Anatomic entity may have one or more anatomic entity characteristics. An anatomic entity characteristic contains every attribute that a component has. It has “annotator confidence” that allows a user to enter a level of user’s confidence answering the question in terms of a percentage. A characteristic may have a quantification value.
Imaging observation may have one or more imaging observation characteristics. An imaging observation characteristic contains every attribute that a component has. It has “annotator confidence” that allows a user to enter a level of user’s confidence answering the question in terms of a percentage. A characteristic may have a of the below quantifications and non-quantifiable.
The AIM Template Manager is used to generate a set of well-defined questions and corresponding one or more answers to each question in order to facilitate collection of information for a particular purpose, e.g. TCGA GBM study. These questions are contained in AIM XML template file. The file can be consumed by an AIM enabled workstation that will present the questions and answers to a user in a graphical user interface. The workstation captures answers and then exports them as an AIM XML document or AIM DICOM SR, which can be sent to AIM Data Service or DICOM store SCP respectively.
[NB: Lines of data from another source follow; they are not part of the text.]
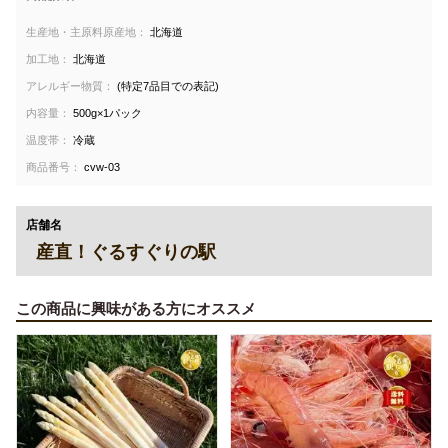
生産地・主原料原産地：
北海道
加工地：
北海道
アレルギー物質：
(特定7品目での表記)
内容量：
500g×1パック
温度帯：
冷蔵
商品番号：
cvw-03
店舗名
産直！ぐるすぐりの駅
この商品に興味がある方にオススメ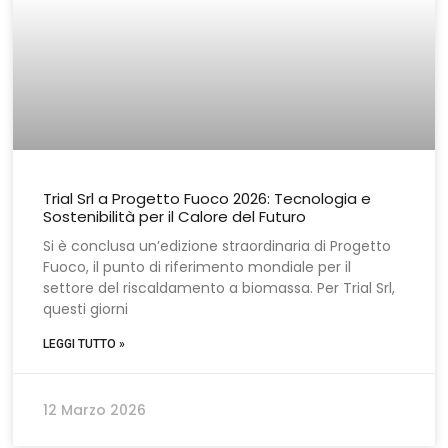
Trial Srl a Progetto Fuoco 2026: Tecnologia e
Sostenibilità per il Calore del Futuro
Si è conclusa un’edizione straordinaria di Progetto
Fuoco, il punto di riferimento mondiale per il
settore del riscaldamento a biomassa. Per Trial Srl,
questi giorni
LEGGI TUTTO »
12 Marzo 2026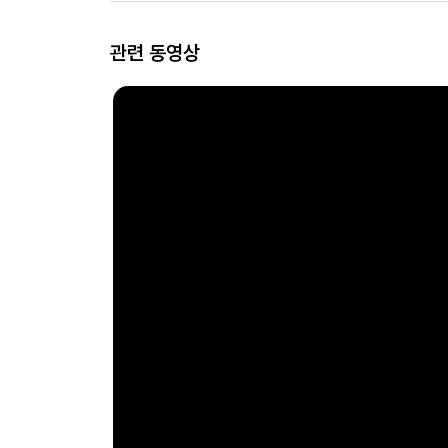
관련 동영상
To facilitate this creation of constrained annotations, the AIM Template Manager provides a web based mechanism to create and store templates locally or in an on-line library. The web based application is based on a new AIM template schema. Instances of AIM templates are created by selecting components to be filled in by an annotator. Terms to be used by an annotator can be selected from standard vocabularies and the use of the terms by an annotator specified. The web browser interface allows for editing, renaming and deletion of a template that belongs to the user. The system automatically validates saved templates against the schema to ensure the future annotation will match the AIM model. An image display application can import the template to instantiate a user interface to capture the constrained annotation.
For more information, see the AIM Template Manager User's Guide.
A glioblastoma multiform template was designed to leverage a controlled terminology for describing the 26 subjective MR features of human gliomas that was devised based upon prior work (VASARI project). The features comprehensively describe the morphology of brain tumors visualized on contrast-enhanced MRI. They can be captured as caBIGTM AIM formats, i.e. XML or DICOM SR, on the TCGA Radiology research workstation. MR images of TCGA gliomas are located at the National Biomedical Imaging Archive (NBIA).
Image annotations and markups are critical to “tagging” content in medical images. AIM annotations will be critical components of future image based research. The AIM project delivers an information model, encoding standards for the structure and content of image annotations, a web application used to create a controlled set of questions and answers that are captured as coded terms for a computer program to process.